Она — тайна неизъяснимая, которой не знаю я, такъ же, какъ и ты не знаешь, и которой не могутъ открыть ни наука, ни золото, ни сила.

"Вѣтка розоваго куста падаетъ въ тихій ручеекъ, едва покрывающій землю. — Счастлива она, если успѣетъ пустить корень въ этой землѣ и вырости подъ защитой родимаго куста!

«Если потокъ увлечетъ ее въ рѣку, она можетъ еще пристать къ берегу, пустить корень и сдѣлаться пышнымъ деревцомъ.

„Но если рѣка умчитъ ее въ море, ураганъ овладѣетъ ею — и она погибнетъ, мой сынъ; она низвергнется на дно водъ, или засохнетъ у подошвы скалы…“

Сааведра въ то же время обдумывалъ и писалъ Moro Exposito, который былъ изданъ въ Парижѣ въ 1834 году.

Такимъ-образомъ, испанская эмиграція имѣла своихъ поэтовъ, своихъ историковъ, своихъ критиковъ, между-тѣмъ, какъ въ самой Испаніи жизнь литературная и жизнь политическая какъ-бы пріостановились. Но вотъ Фердинандъ VII умираетъ; начала либеральныя торжествуютъ. Амнистія отворяетъ двери въ Испанію всѣмъ изгнанникамъ, которые становятся защитниками трона Изабеллы. Мартинесъ-де-ла-Роза дѣлается главою министерства и обнародываетъ королевскій статута. Вмѣстѣ съ прочими эмигрантами, воротился въ Испанію въ 1834 году и Сааведра, по смерти брата принявшій титулъ герцога де-Риваса. Онъ назначенъ былъ вице-президентомъ палаты proceres[1], при господствѣ королевскаго статута.
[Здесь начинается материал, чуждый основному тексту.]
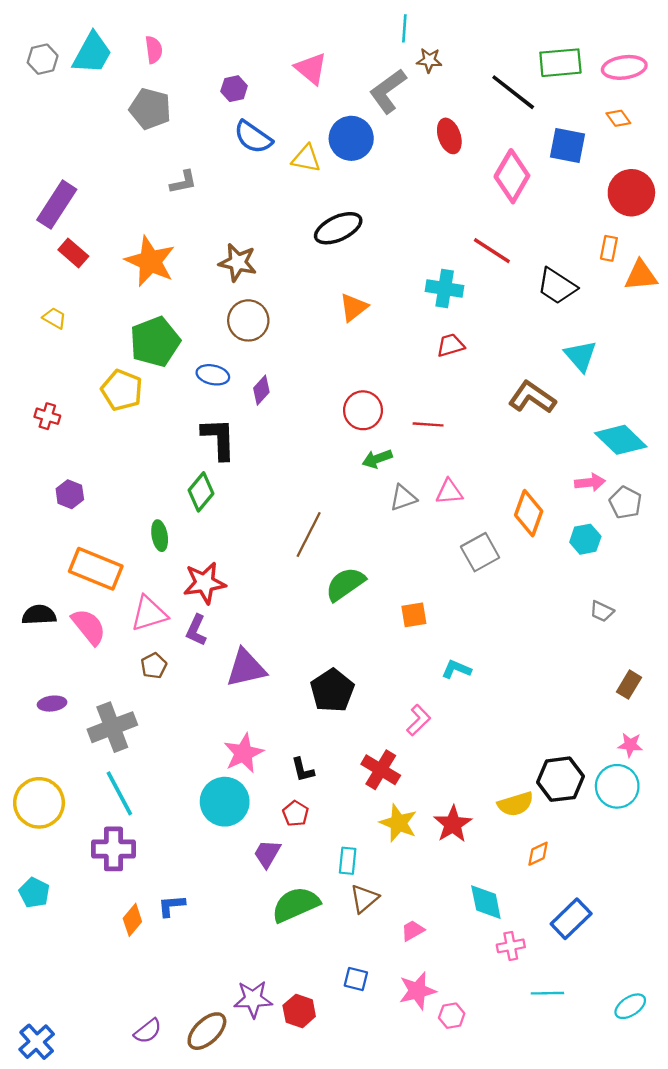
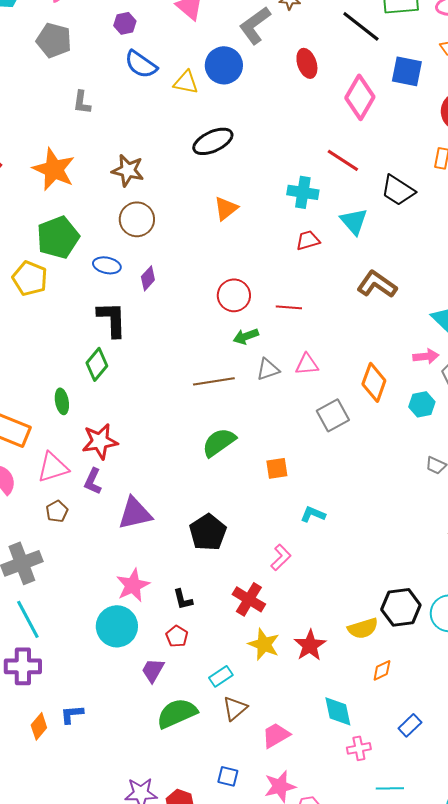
gray L-shape: (183, 182) -> (82, 102), turned 110
cyan triangle: (581, 356) -> (354, 221), moved
brown line: (309, 534) -> (214, 381), moved, turned 54
cyan rectangle: (348, 861) -> (221, 676), turned 50
blue rectangle: (571, 919) -> (410, 725), size x0.7
pink trapezoid: (413, 931) -> (276, 735), size x1.4

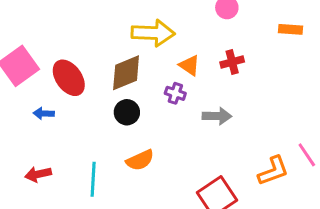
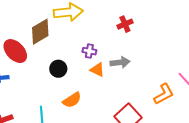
orange triangle: (190, 65) -> (97, 70), moved
brown diamond: (126, 73) -> (40, 32), moved

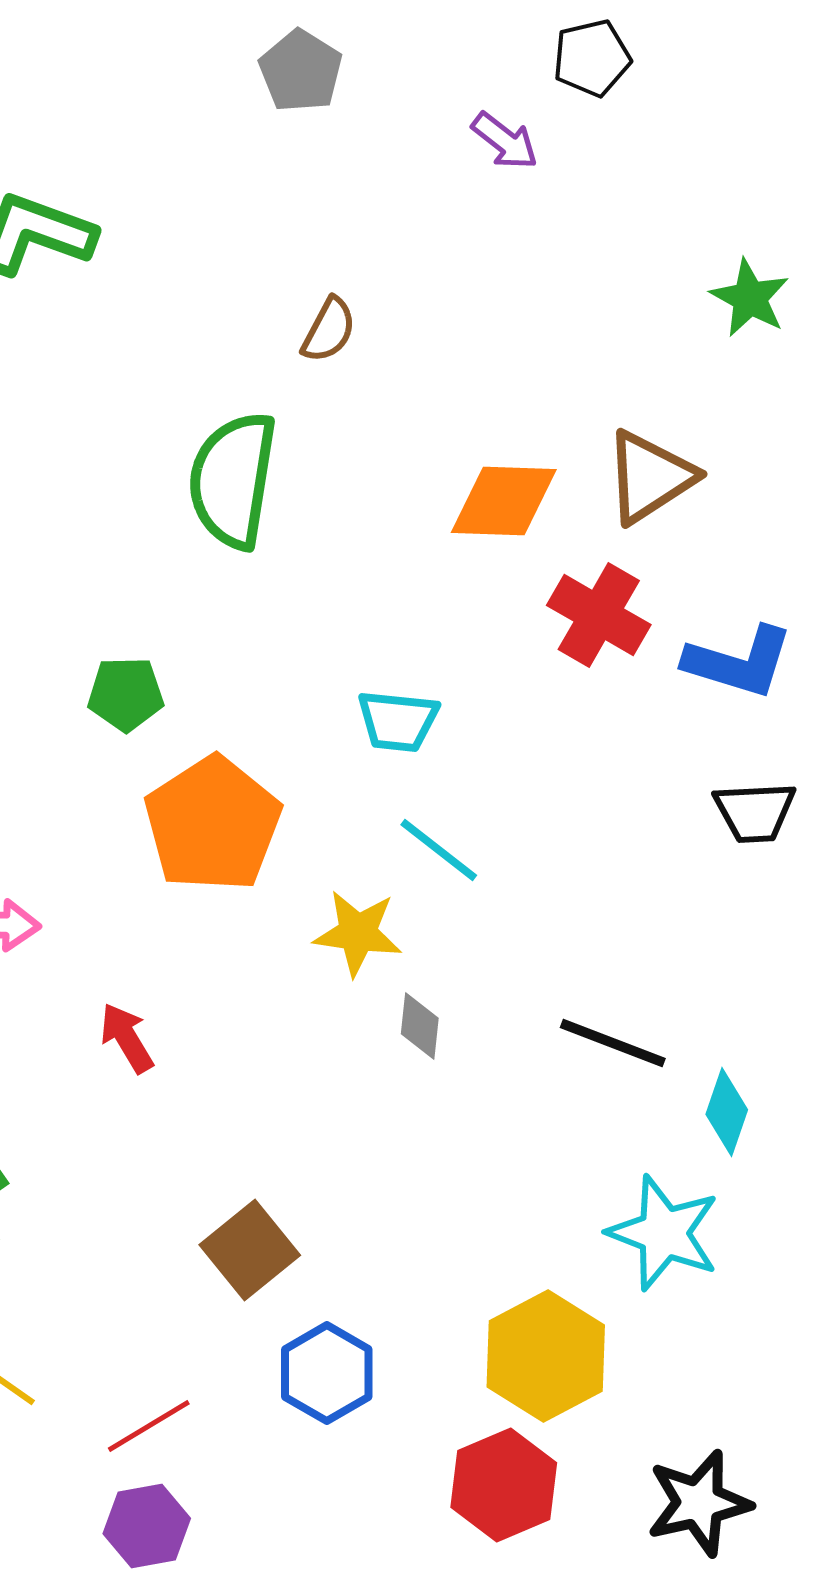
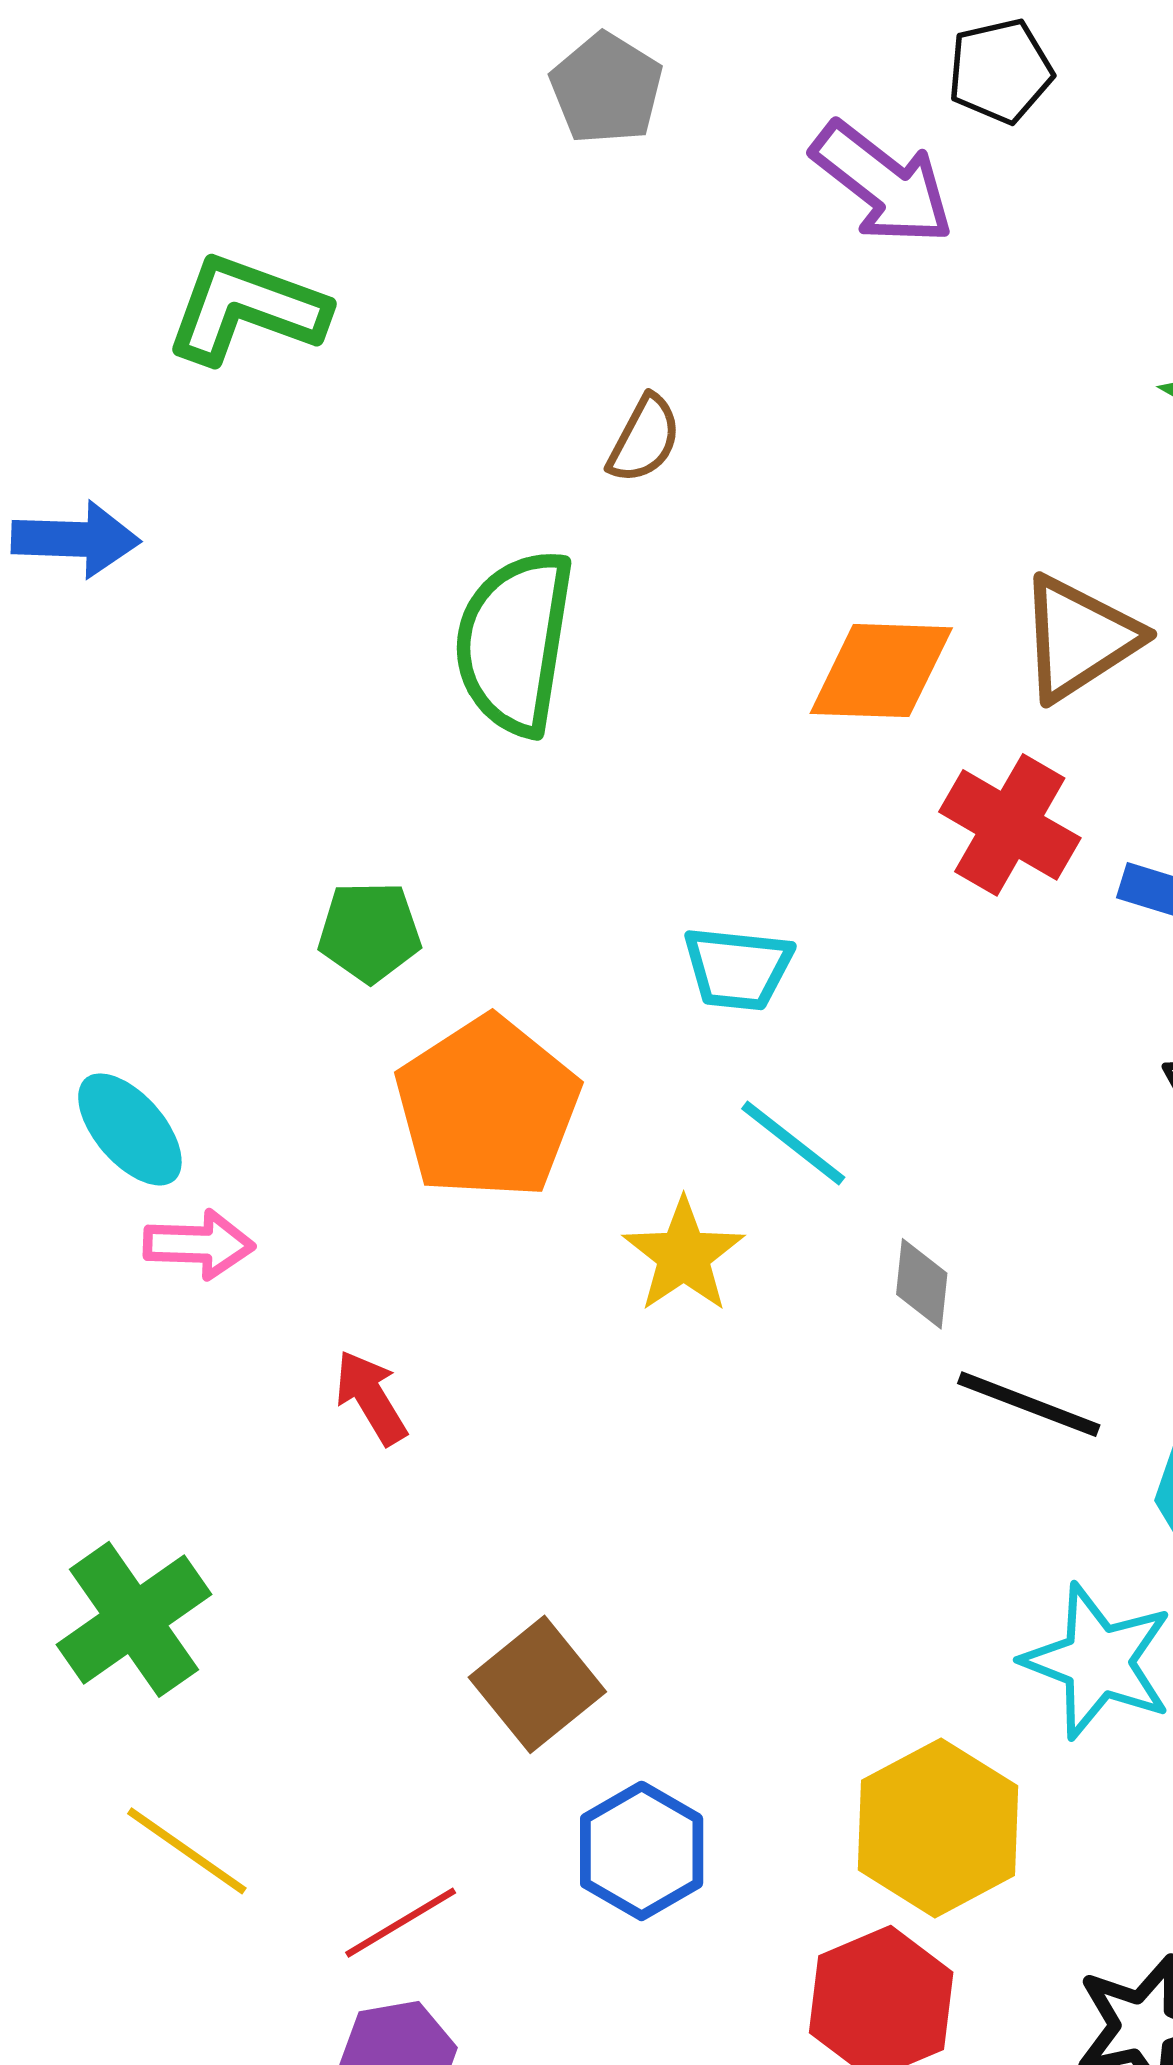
purple arrow: (505, 141) -> (883, 183), size x1.6
yellow star: (358, 933) -> (684, 1255), turned 30
gray diamond: (420, 1026) -> (922, 1284), moved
Большая перемѣна обнаружилась въ это время въ его мнѣніяхъ политическихъ; опытность умѣрила его восторженность; чувство патріотизма возвышеннаго, благоразумнаго, великодушнаго заступило мѣсто исключительнаго, полнаго ненависти духа партіи. Въ-послѣдствіи, въ 1836 году, герцогъ де-Ривасъ былъ министромъ внутреннихъ дѣлъ въ кабинетѣ Истуриса, и подвергся новымъ горестямъ, новымъ гоненіямъ. Министерство Истуриса исчезло во время ла-гранхскаго мятежа, и члены его принуждены были бѣгствомъ спасаться отъ мятежниковъ, истерзавшихъ Квезаду. Герцогъ де-Ривасъ на время удалился въ Португалію. Въ-послѣдствіи, онъ постоянно занималъ видное мѣсто въ партіи умѣренныхъ. Мы не будемъ входить въ подробности слѣдующихъ годовъ его жизни политической и займемся важнѣйшими его произведеніями литературными.

Когда, въ 1834 году, вышелъ въ свѣтъ Moro Exposito, всѣ умы въ Испаніи заняты были ужо мыслію о возрожденіи литературномъ; вкусъ XVIII вѣка, еще жившій и господствовавшій, былъ отвергаемъ не только за классическія правила его, но и потому, что онъ внесенъ былъ чужеземцами, а между-тѣмъ, во всѣхъ умахъ проявлялось уже тревожное, пылкое желаніе, чтобъ Испанія искала элементовъ своей поэзіи въ самой-себѣ, въ своемъ минувшемъ и въ своемъ настоящемъ. Moro Exposito именно потому и имѣлъ блестящій успѣхъ, что явился въ этомъ переходномъ состояніи умовъ, соотвѣтствовалъ неяснымъ еще желаніямъ усовершенствованія въ литературѣ, и авторъ его, лучше другихъ приготовленный обстоятельствами, поднялъ знамя, къ которому могли собраться новые писатели.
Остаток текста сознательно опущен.